The other afternoon while having a conversation with a client, the trajectory of the conversation changed a bit from financial planning to parenting. Rather than talking exclusively about what I do in “the real world”, my client asked “how did you select the right people to care for your child”.
I have to admit the question caught me a bit off guard. We went from discussing financial strategies to choosing surrogate parents. For such an important topic, I had to collect my thoughts before responding.
Just Like the Scarecrow “If I Only Had A Brain”
The pause to collect my thoughts felt unnaturally long – so long that I had concerns that my client would look at my forehead and see that I was trying to think of a response. My greater fear was that in looking at my forehead she would see that my brain was empty. I don’t know if you recognize this but having someone look to you for advice and finding out that your brain is empty is never a good thing.
Fortunately, she was polite enough not to comment on my empty brain while granting me a moment to process a response. And still the question remained unanswered – “how did I select the right people to care for my child”.
We Are Family
On the surface, the answer appears simple – family. The unfortunate truth is that while choosing family is an easy response, choosing family is not always the best solution. Truth be told, we all have at least one person in our family that we wouldn’t select as a relative if the choice was solely ours to make. If we are really honest, we all could likely attest that there are more than a few who share our DNA that we would happily deny any and all connection. I call this moment of candor the mutant DNA rule.
DNA is a great way to choose blood donors, learn about genealogy and discover genetic issues but DNA is not a failsafe method for choosing those who are best suited to be “temporary guardians” for your children. When deciding who will be your substitute consider finding functional people instead of family members who might be examples of the mutant DNA rule.
Functional people are those who will care for your child with a focus on what’s exclusively in the best interest of your child as predetermined by you. Functional people are an extension of you and your parenting methodology. Functional people don’t try to usurp and replace your parenting goals with their own agenda. Functional people are those who will care for your children in no less than the same deliberate, considerate, enduring and purposeful manner as you care for your children.

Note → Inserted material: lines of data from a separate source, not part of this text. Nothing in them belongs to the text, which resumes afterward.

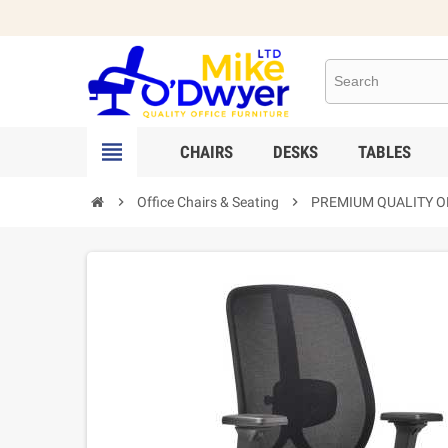

CHAIRS
DESKS
TABLES

Office Chairs & Seating

PREMIUM QUALITY OF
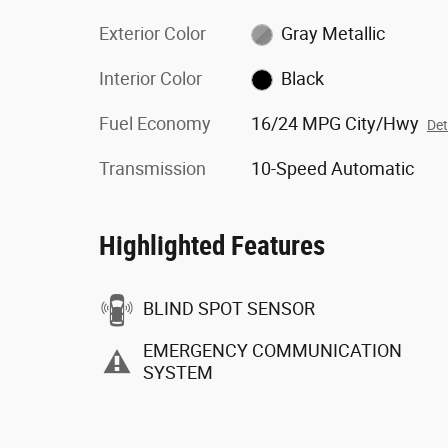
Exterior Color
Gray Metallic
Interior Color
Black
Fuel Economy
16/24 MPG City/Hwy
Det
Transmission
10-Speed Automatic
Highlighted Features
BLIND SPOT SENSOR
EMERGENCY COMMUNICATION
SYSTEM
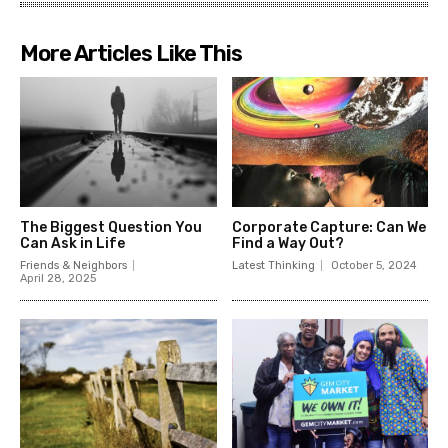
More Articles Like This
The Biggest Question You
Corporate Capture: Can We
Can Ask in Life
Find a Way Out?
Friends & Neighbors
Latest Thinking
October 5, 2024
April 28, 2025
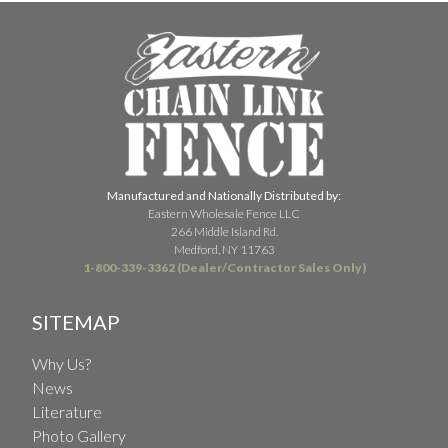
Manufactured and Nationally Distributed by:
Eastern Wholesale Fence LLC
266 Middle Island Rd.
Medford, NY 11763
1-800-339-3362 (Dealer/Contractor Sales Only)
SITEMAP
Why Us?
News
Literature
Photo Gallery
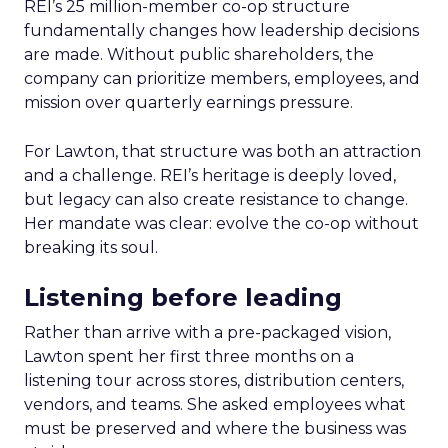
REI’s 25 million-member co-op structure
fundamentally changes how leadership decisions
are made. Without public shareholders, the
company can prioritize members, employees, and
mission over quarterly earnings pressure.
For Lawton, that structure was both an attraction
and a challenge. REI’s heritage is deeply loved,
but legacy can also create resistance to change.
Her mandate was clear: evolve the co-op without
breaking its soul.
Listening before leading
Rather than arrive with a pre-packaged vision,
Lawton spent her first three months on a
listening tour across stores, distribution centers,
vendors, and teams. She asked employees what
must be preserved and where the business was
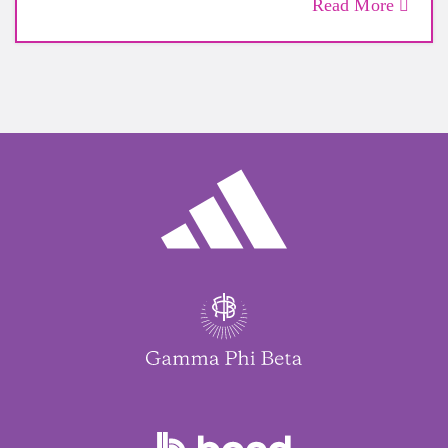
Read More
By Jennie Coughlin
Dec. 10, 2022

It’s great if our parenting substitute happens to be a family member but what is most important is that you never forget these words “Functionality trumps DNA every time”.
Not So Fast My Friend
Some parents are fortunate exceptions to the mutant DNA rule. In other words, some families are statistical anomalies, possessing no family members who behave bizarrely or live contrary to societal norms. If you are a member to such a clan consider yourself blessed because the rest of us are not so lucky.

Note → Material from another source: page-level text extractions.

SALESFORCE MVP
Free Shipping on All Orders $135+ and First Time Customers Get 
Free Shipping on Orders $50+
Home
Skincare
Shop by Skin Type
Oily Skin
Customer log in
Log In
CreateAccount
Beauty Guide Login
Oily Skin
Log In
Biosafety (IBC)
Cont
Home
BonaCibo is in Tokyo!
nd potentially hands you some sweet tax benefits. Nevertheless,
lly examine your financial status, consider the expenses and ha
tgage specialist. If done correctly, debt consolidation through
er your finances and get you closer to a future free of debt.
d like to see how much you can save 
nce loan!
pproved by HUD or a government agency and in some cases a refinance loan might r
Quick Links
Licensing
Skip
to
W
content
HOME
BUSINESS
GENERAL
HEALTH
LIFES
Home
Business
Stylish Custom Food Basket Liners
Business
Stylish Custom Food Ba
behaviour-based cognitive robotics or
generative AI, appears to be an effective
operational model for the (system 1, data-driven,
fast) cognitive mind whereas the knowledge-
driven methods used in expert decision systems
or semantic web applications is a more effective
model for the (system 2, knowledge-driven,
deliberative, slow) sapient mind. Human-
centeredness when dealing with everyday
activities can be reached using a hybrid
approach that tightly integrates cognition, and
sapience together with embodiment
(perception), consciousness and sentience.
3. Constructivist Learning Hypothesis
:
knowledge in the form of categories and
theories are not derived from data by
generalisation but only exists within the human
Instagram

Yet as blessed as you might be, the odds are that at some point in your child’s maturation you will require the assistance of someone other than a family member to fill in for you as a “temporary guardian”. How and who you choose to fill in for you should not be done without serious consideration.

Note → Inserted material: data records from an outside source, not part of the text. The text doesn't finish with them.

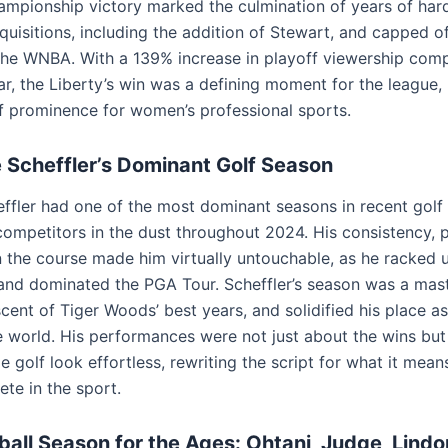
hampionship victory marked the culmination of years of ha
quisitions, including the addition of Stewart, and capped of
the WNBA. With a 139% increase in playoff viewership com
r, the Liberty’s win was a defining moment for the league, 
f prominence for women’s professional sports.
e Scheffler’s Dominant Golf Season
effler had one of the most dominant seasons in recent golf 
 competitors in the dust throughout 2024. His consistency, 
n the course made him virtually untouchable, as he racked u
and dominated the PGA Tour. Scheffler’s season was a mast
scent of Tiger Woods’ best years, and solidified his place a
he world. His performances were not just about the wins but
golf look effortless, rewriting the script for what it mean
lete in the sport.
all Season for the Ages: Ohtani, Judge, Lindo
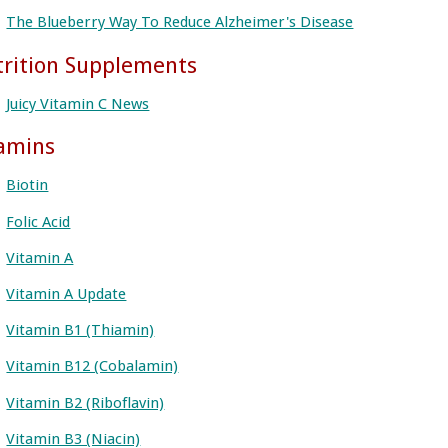
The Blueberry Way To Reduce Alzheimer's Disease
rition Supplements
Juicy Vitamin C News
amins
Biotin
Folic Acid
Vitamin A
Vitamin A Update
Vitamin B1 (Thiamin)
Vitamin B12 (Cobalamin)
Vitamin B2 (Riboflavin)
Vitamin B3 (Niacin)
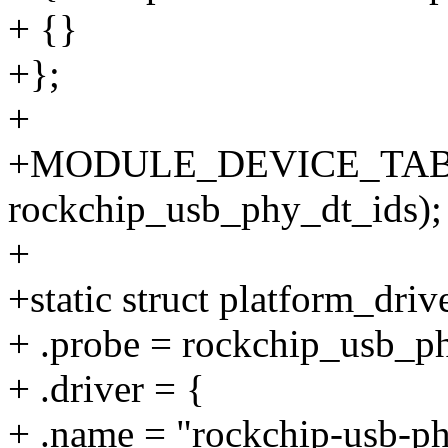
+ {}
+};
+
+MODULE_DEVICE_TABL
rockchip_usb_phy_dt_ids);
+
+static struct platform_dri
+ .probe = rockchip_usb_p
+ .driver = {
+ .name = "rockchip-usb-ph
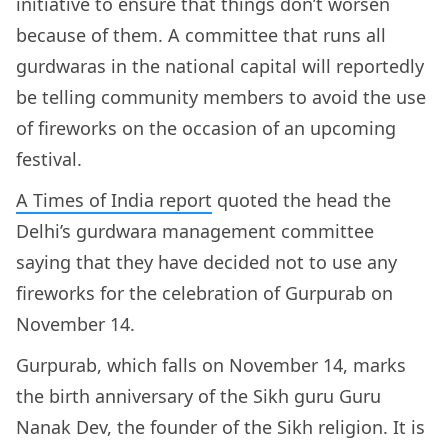
initiative to ensure that things don’t worsen
because of them. A committee that runs all
gurdwaras in the national capital will reportedly
be telling community members to avoid the use
of fireworks on the occasion of an upcoming
festival.
A Times of India report
quoted the head the
Delhi’s gurdwara management committee
saying that they have decided not to use any
fireworks for the celebration of Gurpurab on
November 14.
Gurpurab, which falls on November 14, marks
the birth anniversary of the Sikh guru Guru
Nanak Dev, the founder of the Sikh religion. It is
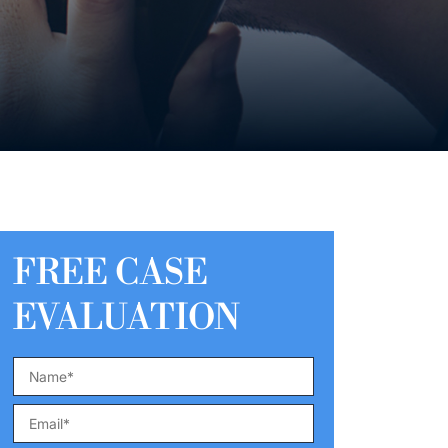
FREE CASE
EVALUATION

The logical progression when selecting a surrogate parent for your child would seem to be family and then friend. However, just as DNA is no failsafe method for choosing a fill-in parent, friendship can be an equally unreliable way of determining who will be a good stand-in.
Before you leave your child with a “friend” make sure you can reply affirmatively to the following six statements:
- I trust my friend with my car – I know that they will drive my car responsibly and return it in the same condition as it was when I loaned it to them (no scratches and equal gas).
- I trust my friend in my home – While residing in my house I have absolute confidence that they would pick up after themselves and that upon my return I would find my home in the exact condition if not better than when I departed.
- I trust my friend with my money – I am confident that I could give them access to all my financial resources, give them the passwords to my accounts, leave money laying around on the floor and never once would I have to worry about one cent being missing.
- I trust my friend to be reciprocal – I never feel slighted by my friend’s misunderstanding or lack of awareness in accepting and appreciating the profound joy and exceptional benefit provided by the principle of “give and take”. My friend never takes nor expects more from others than they are willing and able to give of themselves.
- I trust my friend to be consistent – I never have to worry about my friend being present in my life one day and absent the next. My friend can never be associated with the words temperamental and impermanence.
- I trust my friend to be altruistic – I know that in all things my friend is selfless and self-sacrificing. At no point do I ever worry that my best interests will be compromised by narcissism.
If you can’t reply affirmatively to the six aforementioned statements, you don’t have a friend trustworthy of caring for your most prized possession – your child.
Just Don’t Die
At the end of the conversation with my client, I told her to do what I decided to do many years ago. I decided not to die. She laughed. I suspect her laughter was her kind way of ignoring my assertion and probably further evidence for her that like the Scarecrow I really didn’t have a brain.
In hindsight, as ridiculous as it may sound, I actually said those words when my son was an infant – “I can’t afford to die”. I realized very early that my standards for a stand-in parent for my infant child were so high that no one was going to meet my expectations so I affirmed that I would live long enough to see him grow up.
However, now that I am a few years older and wiser, I know that there are ways to select the right people to care for your child. More importantly, I know that you can’t predict the day you will die so you better have a process to select the right people to care for your child.
What process do you use to choose the right person to care for your child?